Article discussing things to be concerned about.
This list. Commit it to memory and follow it to the letter (I wish I did). This call in person on the Dave Ramsey show was a carbon copy of what I went through and I wish I would have done with the List author said to do.
Whether you filed or were filed against, the FIRST moment, you feel that things are going south, BUY and USE a recorder. You need to have a recorder going 24/7 due to the shenanigans that happen during a breakup and how often the “silver bullet” is used.
Get Organized: Before starting the divorce/custody process, organize all your financial documents and assets, including bank statements, tax returns, investment portfolios, and retirement accounts.
Determine goals: and more importantly be realistic in the expectations. If you want sole custody but you can barely remember if you have kids, you are going to fail.
Write down your goals for the divorce/custody agreement and bullet point why they make sense (pros and cons)

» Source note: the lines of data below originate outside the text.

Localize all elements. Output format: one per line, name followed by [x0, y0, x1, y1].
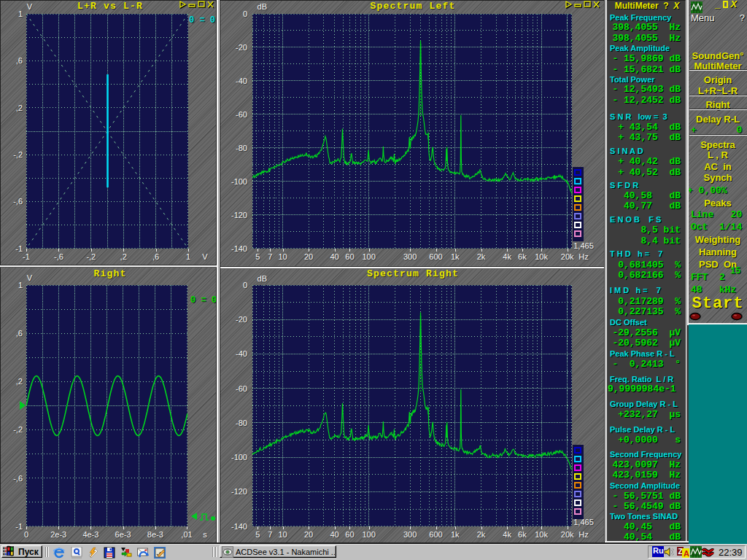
svg-text:A: A: [684, 549, 689, 558]
svg-text:Z: Z: [678, 548, 683, 556]
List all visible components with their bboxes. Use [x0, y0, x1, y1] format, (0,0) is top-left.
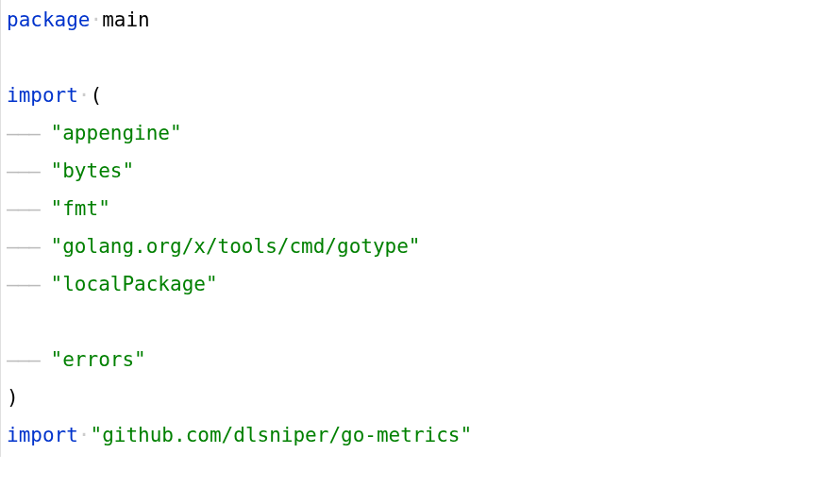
indent-guide: ——— — [7, 228, 51, 266]
keyword-import: import — [7, 77, 78, 115]
import-path: "golang.org/x/tools/cmd/gotype" — [51, 228, 421, 266]
whitespace-indicator: · — [78, 77, 91, 115]
code-line[interactable] — [7, 304, 817, 342]
code-line[interactable]: ——— "fmt" — [7, 191, 817, 228]
indent-guide: ——— — [7, 191, 51, 228]
code-line[interactable]: import·( — [7, 77, 817, 115]
code-line[interactable]: ) — [7, 379, 817, 417]
code-line[interactable]: ——— "appengine" — [7, 115, 817, 153]
import-path: "bytes" — [51, 153, 135, 191]
open-paren: ( — [91, 77, 103, 115]
close-paren: ) — [7, 379, 19, 417]
import-path: "appengine" — [51, 115, 182, 153]
whitespace-indicator: · — [78, 417, 91, 455]
code-line[interactable] — [7, 40, 817, 77]
whitespace-indicator: · — [91, 2, 103, 40]
code-editor[interactable]: package·main import·( ——— "appengine" ——… — [0, 0, 823, 457]
import-path: "fmt" — [51, 191, 110, 228]
code-line[interactable]: ——— "localPackage" — [7, 266, 817, 304]
code-line[interactable]: package·main — [7, 2, 817, 40]
indent-guide: ——— — [7, 153, 51, 191]
import-path: "errors" — [51, 342, 146, 379]
keyword-package: package — [7, 2, 91, 40]
code-line[interactable]: ——— "golang.org/x/tools/cmd/gotype" — [7, 228, 817, 266]
indent-guide: ——— — [7, 342, 51, 379]
indent-guide: ——— — [7, 266, 51, 304]
indent-guide: ——— — [7, 115, 51, 153]
code-line[interactable]: import·"github.com/dlsniper/go-metrics" — [7, 417, 817, 455]
code-line[interactable]: ——— "errors" — [7, 342, 817, 379]
import-path: "github.com/dlsniper/go-metrics" — [91, 417, 473, 455]
keyword-import: import — [7, 417, 78, 455]
package-name: main — [102, 2, 150, 40]
import-path: "localPackage" — [51, 266, 218, 304]
code-line[interactable]: ——— "bytes" — [7, 153, 817, 191]
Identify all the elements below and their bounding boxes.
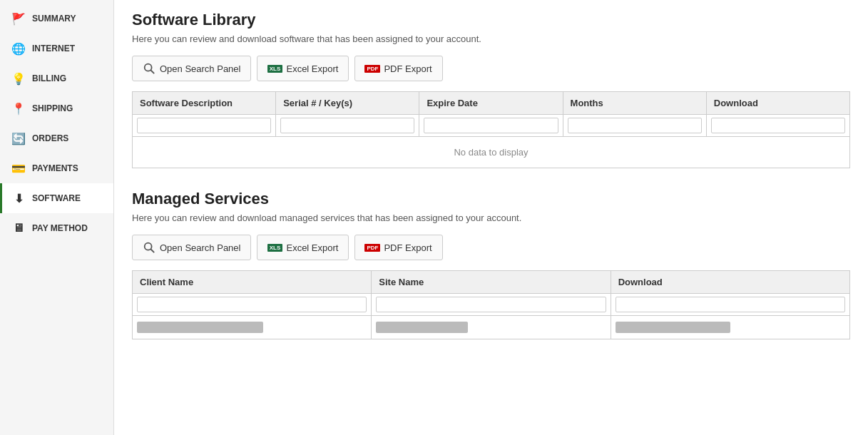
sidebar-item-label: SOFTWARE <box>32 193 81 203</box>
search-icon <box>143 62 155 75</box>
managed-filter-row <box>133 294 850 316</box>
sidebar-item-label: BILLING <box>32 73 66 83</box>
excel-icon: XLS <box>267 240 282 255</box>
managed-services-title: Managed Services <box>132 190 850 208</box>
col-client-name: Client Name <box>133 271 372 294</box>
sidebar-item-label: SUMMARY <box>32 14 76 24</box>
sidebar-item-software[interactable]: ⬇ SOFTWARE <box>0 183 113 213</box>
sidebar-item-pay-method[interactable]: 🖥 PAY METHOD <box>0 213 113 243</box>
pay-method-icon: 🖥 <box>11 220 26 236</box>
sidebar-item-label: INTERNET <box>32 44 75 53</box>
summary-icon: 🚩 <box>11 11 26 26</box>
software-open-search-button[interactable]: Open Search Panel <box>132 56 251 81</box>
software-library-toolbar: Open Search Panel XLS Excel Export PDF P… <box>132 56 850 81</box>
managed-pdf-export-button[interactable]: PDF PDF Export <box>354 235 442 260</box>
sidebar-item-label: PAYMENTS <box>32 163 78 173</box>
col-expire-date: Expire Date <box>419 92 563 115</box>
excel-export-label: Excel Export <box>286 242 338 253</box>
filter-row <box>133 115 850 137</box>
filter-site-name[interactable] <box>376 297 606 312</box>
placeholder-client <box>137 322 263 333</box>
main-content: Software Library Here you can review and… <box>114 0 868 435</box>
managed-services-desc: Here you can review and download managed… <box>132 213 850 223</box>
sidebar-item-label: SHIPPING <box>32 103 73 113</box>
col-software-description: Software Description <box>133 92 276 115</box>
software-excel-export-button[interactable]: XLS Excel Export <box>257 56 349 81</box>
sidebar-item-shipping[interactable]: 📍 SHIPPING <box>0 93 113 123</box>
sidebar-item-payments[interactable]: 💳 PAYMENTS <box>0 153 113 183</box>
filter-months[interactable] <box>568 118 702 133</box>
open-search-label: Open Search Panel <box>160 242 240 253</box>
filter-expire-date[interactable] <box>424 118 558 133</box>
pdf-icon: PDF <box>365 240 379 255</box>
sidebar-item-billing[interactable]: 💡 BILLING <box>0 63 113 93</box>
sidebar: 🚩 SUMMARY 🌐 INTERNET 💡 BILLING 📍 SHIPPIN… <box>0 0 114 435</box>
shipping-icon: 📍 <box>11 101 26 116</box>
software-library-table: Software Description Serial # / Key(s) E… <box>132 91 850 168</box>
col-serial-keys: Serial # / Key(s) <box>276 92 419 115</box>
internet-icon: 🌐 <box>11 41 26 56</box>
filter-serial-keys[interactable] <box>280 118 414 133</box>
col-download: Download <box>611 271 849 294</box>
svg-point-0 <box>145 64 152 71</box>
excel-export-label: Excel Export <box>286 63 338 74</box>
no-data-row: No data to display <box>133 137 850 168</box>
placeholder-site <box>376 322 468 333</box>
managed-services-table: Client Name Site Name Download <box>132 270 850 339</box>
pdf-export-label: PDF Export <box>384 242 432 253</box>
software-library-desc: Here you can review and download softwar… <box>132 34 850 44</box>
managed-excel-export-button[interactable]: XLS Excel Export <box>257 235 349 260</box>
payments-icon: 💳 <box>11 160 26 176</box>
managed-services-toolbar: Open Search Panel XLS Excel Export PDF P… <box>132 235 850 260</box>
managed-services-section: Managed Services Here you can review and… <box>132 190 850 339</box>
filter-download[interactable] <box>711 118 845 133</box>
svg-line-1 <box>150 70 154 73</box>
sidebar-item-orders[interactable]: 🔄 ORDERS <box>0 123 113 153</box>
managed-placeholder-row <box>133 316 850 339</box>
pdf-export-label: PDF Export <box>384 63 432 74</box>
software-icon: ⬇ <box>11 190 26 206</box>
managed-header-row: Client Name Site Name Download <box>133 271 850 294</box>
sidebar-item-label: PAY METHOD <box>32 223 88 233</box>
col-site-name: Site Name <box>372 271 611 294</box>
orders-icon: 🔄 <box>11 130 26 146</box>
software-library-section: Software Library Here you can review and… <box>132 11 850 168</box>
filter-client-name[interactable] <box>137 297 367 312</box>
billing-icon: 💡 <box>11 71 26 86</box>
col-months: Months <box>563 92 706 115</box>
software-pdf-export-button[interactable]: PDF PDF Export <box>354 56 442 81</box>
pdf-icon: PDF <box>365 61 379 76</box>
svg-point-2 <box>145 243 152 250</box>
svg-line-3 <box>150 249 154 252</box>
filter-software-description[interactable] <box>137 118 271 133</box>
excel-icon: XLS <box>267 61 282 76</box>
sidebar-item-internet[interactable]: 🌐 INTERNET <box>0 34 113 63</box>
col-download: Download <box>706 92 849 115</box>
filter-managed-download[interactable] <box>616 297 845 312</box>
open-search-label: Open Search Panel <box>160 63 240 74</box>
managed-open-search-button[interactable]: Open Search Panel <box>132 235 251 260</box>
no-data-message: No data to display <box>133 137 850 168</box>
sidebar-item-summary[interactable]: 🚩 SUMMARY <box>0 4 113 34</box>
search-icon <box>143 241 155 254</box>
placeholder-dl <box>616 322 730 333</box>
sidebar-item-label: ORDERS <box>32 133 68 143</box>
table-header-row: Software Description Serial # / Key(s) E… <box>133 92 850 115</box>
software-library-title: Software Library <box>132 11 850 29</box>
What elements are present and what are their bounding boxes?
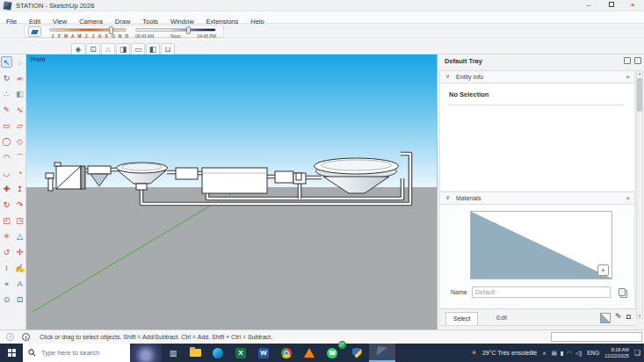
clock[interactable]: 8:18 AM 12/22/2025	[604, 347, 629, 359]
shadow-toggle-icon[interactable]	[28, 26, 41, 37]
tray-header: Default Tray	[438, 54, 644, 69]
sample-paint-icon[interactable]: ◘	[626, 313, 631, 321]
tool-push-pull[interactable]: ↥	[14, 183, 25, 194]
word-button[interactable]: W	[253, 344, 274, 362]
tool-rectangle[interactable]: ▭	[1, 119, 12, 131]
tool-protractor[interactable]: △	[14, 230, 25, 242]
aeration-basin	[202, 168, 267, 193]
duplicate-material-icon[interactable]	[619, 288, 626, 296]
tool-polygon[interactable]: ◇	[14, 135, 25, 147]
tool-3d-text[interactable]: A	[14, 278, 25, 289]
tool-line[interactable]: ✎	[1, 104, 12, 115]
eyedropper-icon[interactable]: ✎	[615, 312, 622, 321]
tool-offset[interactable]: ◳	[14, 214, 25, 226]
view-iso-button[interactable]: ◈	[71, 43, 85, 55]
maximize-icon	[609, 2, 614, 7]
action-center-icon[interactable]: ❏	[634, 349, 640, 357]
tray-scrollbar[interactable]: ▲ ▼	[636, 70, 643, 319]
search-input[interactable]	[40, 348, 119, 358]
view-top-button[interactable]: ⊡	[86, 43, 100, 55]
measurements-box[interactable]	[551, 332, 642, 342]
view-back-button[interactable]: ▭	[131, 43, 145, 55]
battery-icon[interactable]: ▮	[561, 350, 564, 357]
volume-icon[interactable]: ◁)	[575, 350, 582, 357]
tool-axes[interactable]: ✳	[1, 230, 12, 242]
maximize-button[interactable]	[602, 0, 621, 11]
add-material-button[interactable]: +	[597, 264, 609, 276]
tool-zoom-window[interactable]: ⊡	[14, 293, 25, 305]
minimize-button[interactable]: –	[579, 0, 598, 11]
model-viewport[interactable]: .ol{fill:#ffffff;stroke:#2e2e2e;stroke-w…	[26, 54, 437, 329]
tray-title: Default Tray	[445, 57, 482, 65]
tray-expand-icon[interactable]: ∧	[542, 350, 546, 356]
materials-close-icon[interactable]: ×	[626, 194, 630, 202]
file-explorer-button[interactable]	[185, 344, 206, 362]
tool-components[interactable]: ∴	[1, 88, 12, 99]
chevron-down-icon: ∨	[445, 73, 450, 80]
tool-select[interactable]: ↖	[1, 56, 12, 68]
edge-button[interactable]	[207, 344, 228, 362]
tool-pie[interactable]: ◔	[14, 167, 25, 178]
tool-text[interactable]: ✍	[14, 262, 25, 273]
tool-look-around[interactable]: ⌖	[1, 278, 12, 289]
material-name-input[interactable]	[472, 286, 611, 298]
scrollbar-thumb[interactable]	[637, 78, 642, 112]
entity-info-header[interactable]: ∨ Entity Info ×	[439, 70, 635, 83]
tool-freehand[interactable]: ∿	[14, 104, 25, 115]
view-bottom-button[interactable]: ⊔	[161, 43, 175, 55]
tool-pan[interactable]: ✢	[14, 246, 25, 257]
tool-three-point-arc[interactable]: ◡	[1, 167, 12, 178]
month-label-N: N	[117, 33, 124, 39]
taskbar-search[interactable]	[23, 344, 130, 362]
weather-status[interactable]: 29°C Très ensoleillé	[482, 350, 537, 356]
defender-button[interactable]	[346, 344, 367, 362]
news-widget-thumbnail[interactable]	[130, 344, 162, 362]
tool-orbit[interactable]: ↺	[1, 246, 12, 257]
language-indicator[interactable]: ENG	[587, 350, 599, 356]
tray-app-icon[interactable]: ▤	[552, 350, 557, 357]
chrome-button[interactable]	[276, 344, 297, 362]
current-material-swatch[interactable]	[600, 313, 611, 323]
weather-icon[interactable]: ☀	[471, 349, 477, 357]
tool-two-point-arc[interactable]: ⌒	[14, 151, 25, 163]
tab-edit[interactable]: Edit	[489, 312, 514, 325]
start-button[interactable]	[0, 344, 23, 362]
tool-make-component[interactable]: ↻	[1, 72, 12, 83]
task-view-button[interactable]: ▥	[163, 344, 183, 362]
shadow-time-slider[interactable]	[135, 28, 216, 32]
tool-walk[interactable]: ≀	[1, 262, 12, 273]
view-front-button[interactable]: ⌂	[101, 43, 115, 55]
tool-move[interactable]: ✚	[1, 183, 12, 194]
tool-scale[interactable]: ◰	[1, 214, 12, 226]
windows-taskbar: ▥ X W ☎ 37 ☀ 29°C Très ensoleillé ∧ ▤▮◠◁…	[0, 344, 644, 362]
tray-options-icon[interactable]	[634, 57, 641, 64]
tray-pin-icon[interactable]	[624, 57, 631, 64]
shadow-date-slider[interactable]	[49, 28, 127, 32]
tool-rotated-rectangle[interactable]: ▱	[14, 119, 25, 131]
tab-select[interactable]: Select	[445, 312, 478, 325]
tool-lasso[interactable]: ◌	[14, 56, 25, 68]
whatsapp-button[interactable]: ☎ 37	[322, 344, 343, 362]
sketchup-taskbar-button[interactable]	[369, 344, 395, 362]
tool-zoom[interactable]: ⊙	[1, 293, 12, 305]
scroll-up-icon[interactable]: ▲	[637, 71, 642, 76]
view-right-button[interactable]: ◨	[116, 43, 130, 55]
close-button[interactable]: ×	[623, 0, 642, 11]
materials-header[interactable]: ∨ Materials ×	[439, 192, 635, 205]
tool-rotate[interactable]: ↻	[1, 199, 12, 210]
view-left-button[interactable]: ◧	[146, 43, 160, 55]
vlc-button[interactable]	[299, 344, 320, 362]
excel-button[interactable]: X	[230, 344, 251, 362]
tool-follow-me[interactable]: ↷	[14, 199, 25, 210]
geolocation-icon[interactable]: ?	[6, 333, 14, 341]
tool-paint-bucket[interactable]: ◧	[14, 88, 25, 99]
tool-arc[interactable]: ◠	[1, 151, 12, 163]
station-model[interactable]: .ol{fill:#ffffff;stroke:#2e2e2e;stroke-w…	[26, 54, 437, 329]
entity-info-close-icon[interactable]: ×	[626, 73, 630, 81]
network-icon[interactable]: ◠	[567, 350, 572, 357]
tool-circle[interactable]: ◯	[1, 135, 12, 147]
tool-eraser[interactable]: ▰	[14, 72, 25, 83]
scroll-down-icon[interactable]: ▼	[637, 314, 642, 318]
info-icon[interactable]: i	[22, 333, 30, 341]
chevron-down-icon: ∨	[445, 194, 450, 201]
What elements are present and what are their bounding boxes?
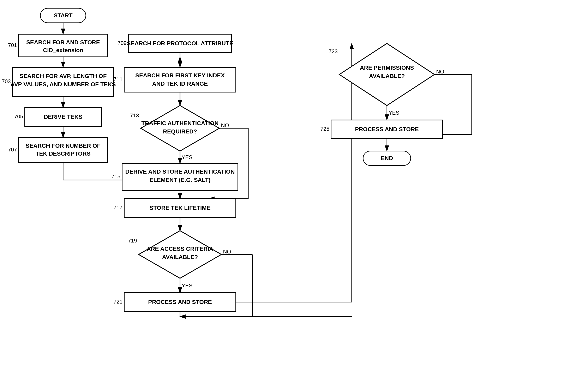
node-709: SEARCH FOR PROTOCOL ATTRIBUTE	[127, 40, 233, 47]
label-711: 711	[114, 76, 123, 82]
label-717: 717	[114, 204, 123, 211]
node-713-line1: TRAFFIC AUTHENTICATION	[141, 120, 219, 127]
node-705: DERIVE TEKS	[44, 114, 83, 120]
label-705: 705	[14, 113, 23, 120]
node-707-line2: TEK DESCRIPTORS	[36, 150, 91, 157]
node-711-line2: AND TEK ID RANGE	[152, 81, 208, 87]
node-717: STORE TEK LIFETIME	[149, 205, 210, 211]
start-label: START	[53, 12, 73, 19]
no-label-723: NO	[436, 68, 444, 75]
node-701-line1: SEARCH FOR AND STORE	[26, 39, 100, 45]
no-label-719: NO	[223, 248, 231, 255]
end-label: END	[381, 155, 393, 161]
label-709: 709	[118, 40, 127, 46]
node-715-line2: ELEMENT (E.G. SALT)	[149, 177, 210, 183]
node-703-line2: AVP VALUES, AND NUMBER OF TEKS	[10, 81, 116, 87]
node-701-line2: CID_extension	[43, 47, 83, 53]
no-label-713: NO	[221, 122, 229, 128]
label-701: 701	[8, 42, 17, 48]
node-711-line1: SEARCH FOR FIRST KEY INDEX	[135, 72, 225, 79]
yes-label-713: YES	[182, 154, 192, 160]
node-725: PROCESS AND STORE	[355, 126, 419, 132]
label-723: 723	[329, 48, 338, 54]
label-703: 703	[2, 78, 11, 85]
node-721: PROCESS AND STORE	[148, 299, 212, 305]
node-723-line1: ARE PERMISSIONS	[360, 64, 414, 71]
yes-label-723: YES	[388, 110, 399, 116]
node-713-line2: REQUIRED?	[163, 128, 197, 135]
node-723-line2: AVAILABLE?	[369, 73, 405, 79]
label-715: 715	[112, 173, 120, 180]
yes-label-719: YES	[182, 282, 192, 289]
svg-rect-8	[19, 138, 108, 162]
node-719-line1: ARE ACCESS CRITERIA	[147, 245, 213, 252]
node-703-line1: SEARCH FOR AVP, LENGTH OF	[20, 73, 106, 79]
label-719: 719	[128, 237, 137, 244]
label-721: 721	[114, 298, 123, 305]
label-707: 707	[8, 147, 17, 153]
node-715-line1: DERIVE AND STORE AUTHENTICATION	[125, 169, 235, 175]
flowchart: START SEARCH FOR AND STORE CID_extension…	[0, 0, 588, 372]
node-719-line2: AVAILABLE?	[162, 254, 198, 260]
svg-rect-14	[124, 67, 236, 92]
node-707-line1: SEARCH FOR NUMBER OF	[26, 143, 101, 149]
label-713: 713	[130, 112, 139, 118]
label-725: 725	[320, 126, 329, 132]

Once you have your goals written down, determine if hiring an attorney makes sense. If you have no children and no assets, find the “how to get divorced kit in your state and go that route. If you have children and/or have assets understand that the family court system will use your children to drain your assets.
Hire a Skilled Lawyer (or work with a paralegal and go pro se): A skilled lawyer/legal assistance can help you navigate the divorce/custody settlement process and ensure that your interests are represented. They can provide valuable advice on legal options, help you understand your rights, and assist with negotiating a fair settlement.
Keep Emotions in Check: Divorce/custody issues can be an emotional and stressful time, but it’s important to keep emotions in check during the settlement process. Stay calm and focused on the issues at hand, and avoid making decisions based solely on emotions. Things to consider:
- Silver bullet – ALWAYS keep a recorder on you 24/7 and prepare for false allegations, it is a common tactic
- Drinking/drug use – For the love of God, do not start/continue drinking or drug use during this time
- Work commitments – keep an eye on work commitments and the impacts of the divorce/custody issues
For all of the messages I have reviewed over the years, understand that you STBX partner is no longer a partner, this is ALL a business transaction. No fairness, no empathy, no wondering why (s)he cheated or did this or that. Its JUST FACTS and DATA. Your attorney, for $500+ an hour will offer the same ear that a friend ($0) will offer. Find a support group .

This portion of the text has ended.